しかし、教室を背景に立ち尽くす彼は、坊主だった。

「久しぶり」。僕は戸惑いながらも声をかけた。

その瞬間、彼は消えた。

僕はどうすればいいのか分からなくなった。

ふと、僕を呼ぶ声がした。

教室を出てみると、そこには僕の一番の理解者───僕の才能を最大限に評価してくれたクラスメイトがいた。彼には卒業以来何度か会っていた。

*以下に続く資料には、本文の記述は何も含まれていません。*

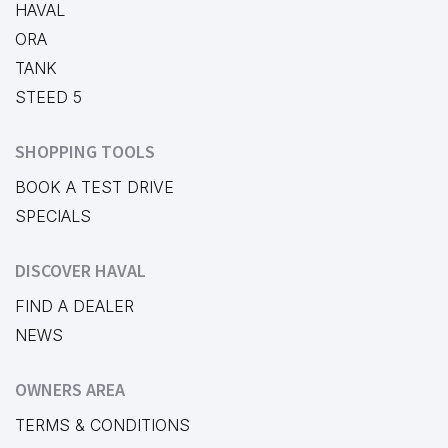
HAVAL
ORA
TANK
STEED 5
SHOPPING TOOLS
BOOK A TEST DRIVE
SPECIALS
DISCOVER HAVAL
FIND A DEALER
NEWS
OWNERS AREA
TERMS & CONDITIONS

彼は、成長していた。目がしゅっと細く、背も伸びていた。適度に日焼けをし、髪も整えていた。しかし、制服だった。

「おかしな同窓会」。僕はそう思った。

これは同窓会なんだ。みんなあの時のように制服に身を包んで、懐かしさを共有したいんだ。

そう思った途端、僕の足は勝手に動き出した。

会いたい人がいる。

僕は彼と別れ廊下を走り、角を曲がった。

陽だまりの中に“彼女”はいた。

僕の、初めて付き合った彼女。

僕らは、きっと幸せになれたはずだった。彼女はこんな僕のことを好きと、そう強く言ってくれた。しかし僕たちは上手くいかなかった。

僕たちは、あまりにも未熟だった。

僕と彼女は最悪の形で別れた。

僕が悪い。僕が彼女を傷つけたんだ。

あれ以来僕は彼女にずっと会いたがっていた。たくさん話したいことがある。けれども、一番初めに言いたいことは決めていた。

僕は、彼女に歩み寄った。

「ごめんね」。僕は、そう言った。

言えた。ずっと言えなかったことが。

三年間、胸に閉じ込めながら放つことの出来なかった言葉が。

彼女は―――あの時の姿、あの時の笑顔、あの時の声でたった一言、

「ありがとう」と呟いて消えた。

すっと溶けるものを感じた。

僕は走り出した。

僕がこの場所に残した「一つの後悔」を消すことが出来た。

わがままな僕は残ったいくつもの後悔を取り戻しに走った。

思い当たる人物───会いたい人は何人もいた。

傷つけてしまった友人、彼女。

最後まで好きだと言えなかった、君。

感謝すべき友人、先生。

“今”を報告したい、たくさんの人。

僕は走った。大好きだった校舎を。

斜めに陽が入った渡り廊下。そこで僕の足が止まった。

「夢みたいだ」。僕は思った。

胸の奥がじんわりと温んだ。

僕は───泣いた。視界がふわりと揺らいだ。

会いたかった人たちに会えた。

大好きだったこの時に戻れた。

卒業以来から、僕は何度“ここ”に戻りたいと望んだのだろう。

会いたかった。会いたかった。

一人ぼっちの僕を、自分を失った僕を、包み込んでほしかった。

ごめんって、そうたった一言、言いたかった。

涙は止まらなかった。視界は白み、そして僕は───。

文字通り、「夢」から醒めた。


虚無の世界、と目覚めた僕は思った。

どうして、目が覚めてしまったんだ。

いっそ、あの時に閉じ込められてしまいたかった。

あの世界にいられるのならば、僕は死んだって構わない。

どうして?

どうして、僕はあの時に戻れないの?

大好きだった時間を、僕は懐かしむことしかできないの?

もう、僕らは会えないの?

それはひどく暗い朝だった。雨も降りそうだ。

意識がはっきりするにつれ、僕は哀しい気持ちがどんどん晴れていることに気付いた。

チープな僕の感情は、「みんなに会えた」とポジティブに考えるしか道を見出せなかった。

いつか、会えるよね。

僕は重い体を持ち上げ、ベットから抜け出した。